Publié le 11 juillet 2019
ENVIRONNEMENT
Changement climatique : 1 300 actions en justice contre les États et les entreprises
C'est une nouvelle arme citoyenne. De plus en plus de d'associations et de personnes poursuivent États et entreprises pour leur implication dans la crise climatique. Depuis 1990, la London School of Economics en compte plus de 1 300. Si cette démarche était concentrée jusqu'ici aux États-Unis, elle a tendance à s'exporter. En témoigne l'Affaire du siècle, le recours porté par quatre ONG contre l'État français pour inaction climatique, qui a rencontre un énorme succès dans l'Hexagone.

@Urgenda/Chantal Bekker
Est-ce la seule manière qu’ont désormais les citoyens de se faire entendre ? En France, l’Affaire du siècle a connu un succès retentissant. En décembre 2018, quatre ONG (Oxfam, Greenpeace, Notre affaire à tous et la Fondation Nicolas Hulot) ont publié une pétition dans laquelle elles dénonçaient l’inaction climatique du gouvernement. C'est la pétition la plus populaire de l’histoire, avec plus de deux millions de signatures. Mais plus rare, cette action est accompagnée d’un recours contre l’État.
"On fait un travail de plaidoyer depuis des années, il fallait trouver un moyen légal et suffisamment impactant de mobiliser en dehors de nos cercles militants habituels", explique Noélie Coudurier, responsable de campagne chez Oxfam. Une démarche inhabituelle en France, mais aux États-Unis, il s'agit d'une vraie tendance de fond.

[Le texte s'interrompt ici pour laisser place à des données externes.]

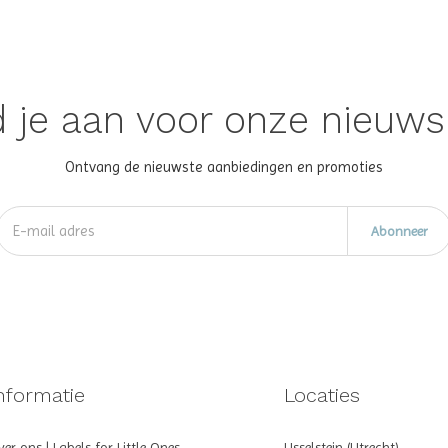
 je aan voor onze nieuws
Ontvang de nieuwste aanbiedingen en promoties
Abonneer
nformatie
Locaties
er ons | Labels for Little Ones
IJsselstein (Utrecht)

Les litiges liés à la crise climatique, une arme courante aux USA
Selon un rapport du Grantham Research Institut de la London School of Economics, plus de 1 300 actions en justice concernant le changement climatique ont été lancées à travers le monde depuis 1990. Les litiges se concentrent aux États-Unis où les chercheurs comptabilisent 1 023 cas mais cette démarche s’exporte de plus en plus. "Les litiges liés au changement climatique continuent de connaître une expansion géographique", notent les chercheurs, énumérant des actions en Asie, au Pacifique et en Europe.
On se souvient ainsi qu’aux Pays Bas, en 2013, l’ONG Urgenda et 900 particuliers avaient saisi le tribunal de La Haye pour que l’État intensifie ses efforts dans la lutte contre le changement climatique. Ils avaient obtenu gain de cause et ouvert la voie à d’autres pays. Au Pakistan, Ashag Leghari, fils de paysan, a lui obtenu du gouvernement qu’il mette en place une politique environnementale alors qu’il n’avait jusqu’ici pas appliqué les textes relatifs à la lutte contre le changement climatique. En Colombie, c’est l’action de 25 citoyens âgés de 7 à 26 ans, soutenu par l’ONG De Justicia qui a poussé le gouvernement à mettre en place un programme d’arrêt de la déforestation pour sauver l’Amazonie.
Une démarche qui fédère
"Les litiges relatifs au changement climatique sont de plus en plus considérés comme un moyen d’influencer les résultats des politiques et le comportement des entreprises", soulignent les chercheurs. Plusieurs États ou collectivités américains demandent réparations à des entreprises suite à des problèmes liés au réchauffement climatique.
Au total, 43 % des 305 affaires lancées hors des États-Unis de 1994 à 2019 ont abouti à un jugement favorable. 27 % ont eu l’effet inverse et entravé les efforts de la lutte contre le changement climatique. Le reste n’a pas eu de conséquence sur la politique climatique des pays ou entreprises ciblés. Pour autant, même lorsque les jugements ne sont pas favorables aux associations ou aux citoyens, le succès médiatique participe à la prise de conscience de la crise climatique. C’est notamment le cas pour l’Affaire du siècle qui a agi comme un véritable catalyseur du réveil écologique des Français alors même que le jugement ne sera rendu que dans plusieurs années.